David s’affaira à faire baisser la fièvre d’Eddy de quelques façons que ce soit. Vu l’état du jeune homme, le chirurgien était tenté de le mettre dans un bain de glaçons, histoire de le refroidir radicalement. Il soupira. Il sentit l’aura ennuyé et agacé d’Harry dans son dos. Et cela lui rajouta une couche de pression en plus. Le jeune scientifique souffla un bon coup pour évacuer le stress qui venait s’installer sans raison dans son ventre. Ce n’était qu’un patient de plus. Harry n’avait rien à lui dire. Il s’appuya à la table d’opération, tête baissée et yeux fermés, essayant de soulager ses pensées surchargées. Il se passa rapidement les doigts sur ses paupières, comme pour chasser tous les parasites de sa tête. Il entendit alors du coin de l’oreille Harry se lever et venir dans son dos.
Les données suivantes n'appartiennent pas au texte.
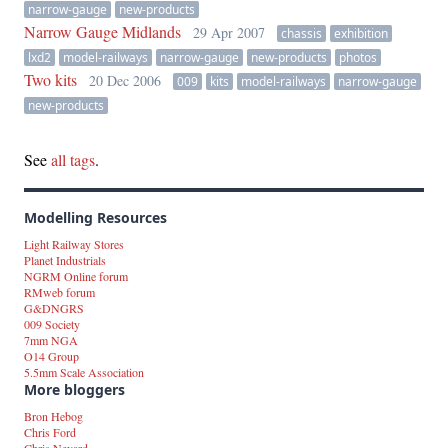
narrow-gauge
new-products
Narrow Gauge Midlands
29 Apr 2007
chassis
exhibition
lxd2
model-railways
narrow-gauge
new-products
photos
Two kits
20 Dec 2006
009
kits
model-railways
narrow-gauge
new-products
See
all tags
.
Modelling Resources
Light Railway Stores
Planet Industrials
NGRM Online forum
RMweb forum
G&DNGRS
009 Society
7mm NGA
O14 Group
5.5mm Scale Association
More bloggers
Bron Hebog
Chris Ford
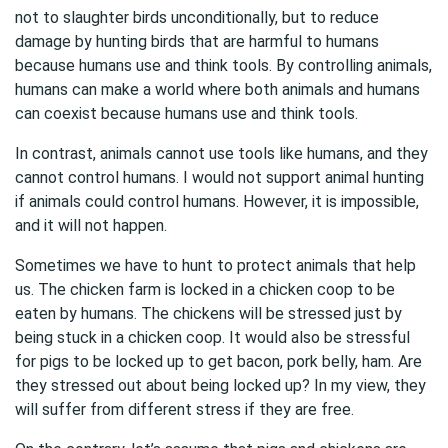
not to slaughter birds unconditionally, but to reduce
damage by hunting birds that are harmful to humans
because humans use and think tools. By controlling animals,
humans can make a world where both animals and humans
can coexist because humans use and think tools.
In contrast, animals cannot use tools like humans, and they
cannot control humans. I would not support animal hunting
if animals could control humans. However, it is impossible,
and it will not happen.
Sometimes we have to hunt to protect animals that help
us. The chicken farm is locked in a chicken coop to be
eaten by humans. The chickens will be stressed just by
being stuck in a chicken coop. It would also be stressful
for pigs to be locked up to get bacon, pork belly, ham. Are
they stressed out about being locked up? In my view, they
will suffer from different stress if they are free.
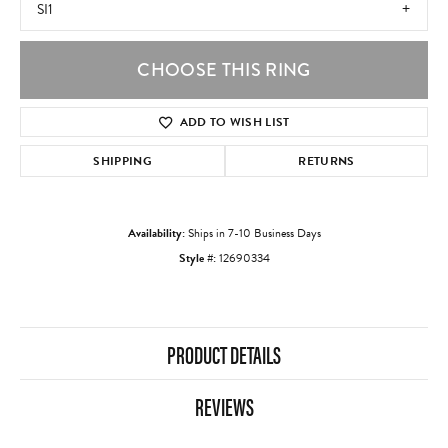
SI1
CHOOSE THIS RING
ADD TO WISH LIST
SHIPPING
RETURNS
Availability:
Ships in 7-10 Business Days
Style #:
12690334
PRODUCT DETAILS
REVIEWS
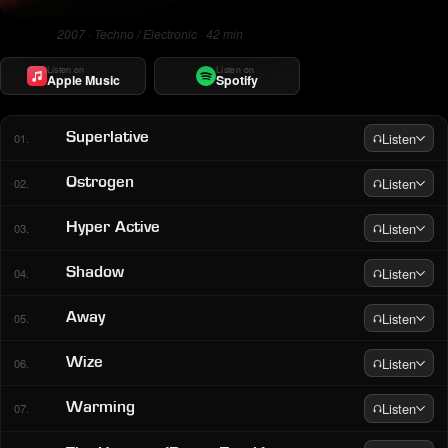
2007 · Techno / Electronic · 42 min
Listen on
Listen on
Apple Music
Spotify
Listen
Superlative
01.
Listen
Ostrogen
02.
Listen
Hyper Active
03.
Listen
Shadow
04.
Listen
Away
05.
Listen
Wize
06.
Listen
Warming
07.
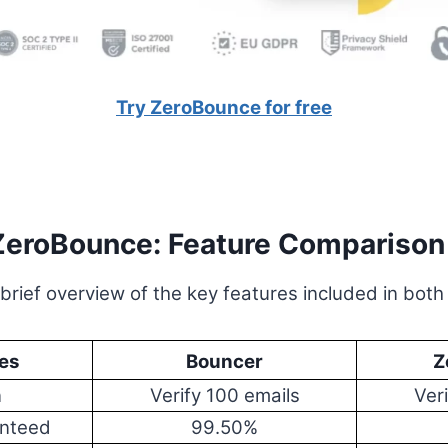
Try ZeroBounce for free
ZeroBounce: Feature Comparison
 brief overview of the key features included in both
es
Bouncer
Z
n
Verify 100 emails
Ver
anteed
99.50%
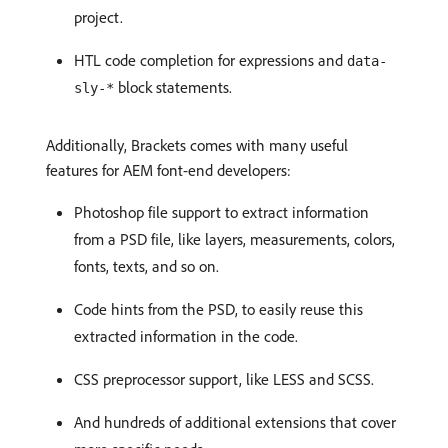
project.
HTL code completion for expressions and
data-
block statements.
sly-*
Additionally, Brackets comes with many useful
features for AEM font-end developers:
Photoshop file support to extract information
from a PSD file, like layers, measurements, colors,
fonts, texts, and so on.
Code hints from the PSD, to easily reuse this
extracted information in the code.
CSS preprocessor support, like LESS and SCSS.
And hundreds of additional extensions that cover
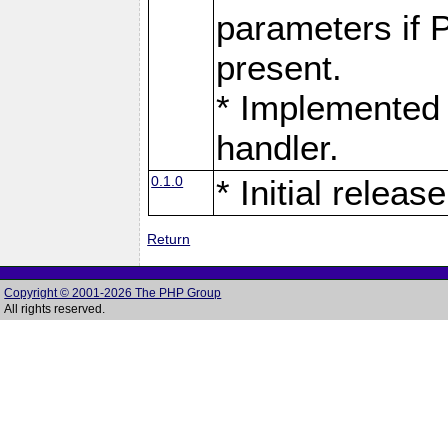
parameters if 
present.
* Implemented 
handler.
0.1.0
* Initial release
Return
Copyright © 2001-2026 The PHP Group
All rights reserved.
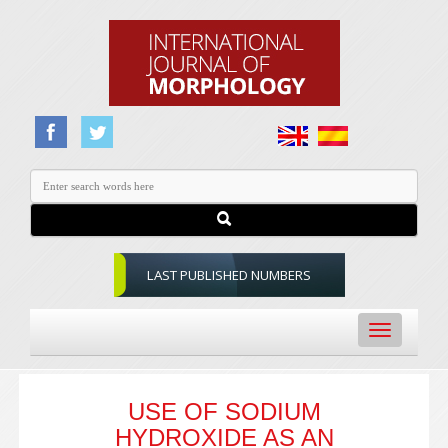
LAST PUBLISHED NUMBERS
Toggle
navigation
USE OF SODIUM
HYDROXIDE AS AN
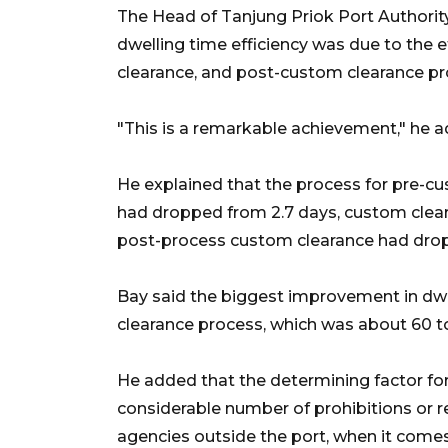
The Head of Tanjung Priok Port Authority
dwelling time efficiency was due to the 
clearance, and post-custom clearance pr
"This is a remarkable achievement," he 
He explained that the process for pre-cu
had dropped from 2.7 days, custom clear
post-process custom clearance had dropp
Bay said the biggest improvement in dwe
clearance process, which was about 60 t
He added that the determining factor fo
considerable number of prohibitions or 
agencies outside the port, when it comes 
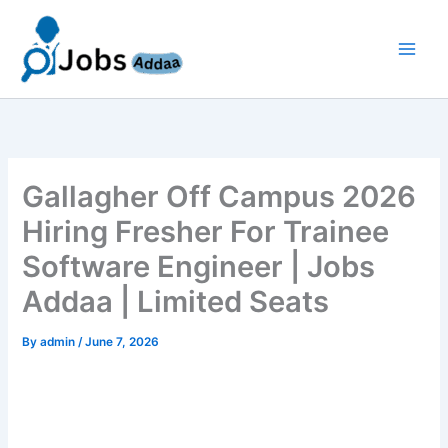
Skip
to
content
Gallagher Off Campus 2026
Hiring Fresher For Trainee
Software Engineer | Jobs
Addaa | Limited Seats
By
admin
/
June 7, 2026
Il posa l’ongle de son pouce sur ses lèvres, songeur. Le gamin ne parlait pas. Il n’y avait aucun indice sur le comment de sa fièvre. Et ça commençait à l’agacer à son tour. Il détestait ne pas trouver la solution. David soupira une nouvelle fois, essayant garder la tête froide quand il sentit les doigts d’Harry sur ses fesses. Il tourna la tête vers son chéri derrière lui et lui sourit.

- Voyons chéri, j’ai toujours été très sage.

Il conserva son sourire taquin avant d’avoir une lueur un peu plus inquiète dans les yeux.

- Sois prudent.

Il le regarda sortir, se disant que la serre n’était vraiment pas loin, par rapport à d’autres laboratoires. Mais il reporta rapidement son attention sur le jeune garçon allongé sur la table d’opération. Il en profita pour faire une petite vérification de tout : pression artérielle, tension, réflexes, etc. Il eut soudainement une illumination quand il tâta de nouveau l’épaule qu’il venait de remettre. Les tendons paraissaient froissés, écrasés. Cela avait dû créer une inflammation qui a pu dégénérer. Et donc donner sa fièvre. Rapidement, il se précipita dans ses bocaux et rechercha le médicament anti-inflammatoire. Une sorte d’onguent grisâtre qu’il allait appliquer sur l’épaule. Cela ne ferait rien directement à la fièvre, mais cela éviterait qu’elle perdure indéfiniment et qu’elle finisse par l’emporter. Il ouvrit alors la chemise d’Eddy et commença à appliquer sa crème sur l’épaule maintenant dénudée. Il partit se laver les mains, ne prenant pas la peine de rhabiller son patient, quand Harry rentra avec son petit breuvage qu’il se dépêcha de faire boire au patient. David fit une moue. Son chéri avait ce ton sarcastique qu’il n’utilisait que quand il était d’une humeur épouvantable. Il espérait juste que cela ne dure pas toute la journée. Il regarda Eddy qui eut le temps de marmonner un merci faiblard avant de s’effondrer. David regarda Harry avec effarement.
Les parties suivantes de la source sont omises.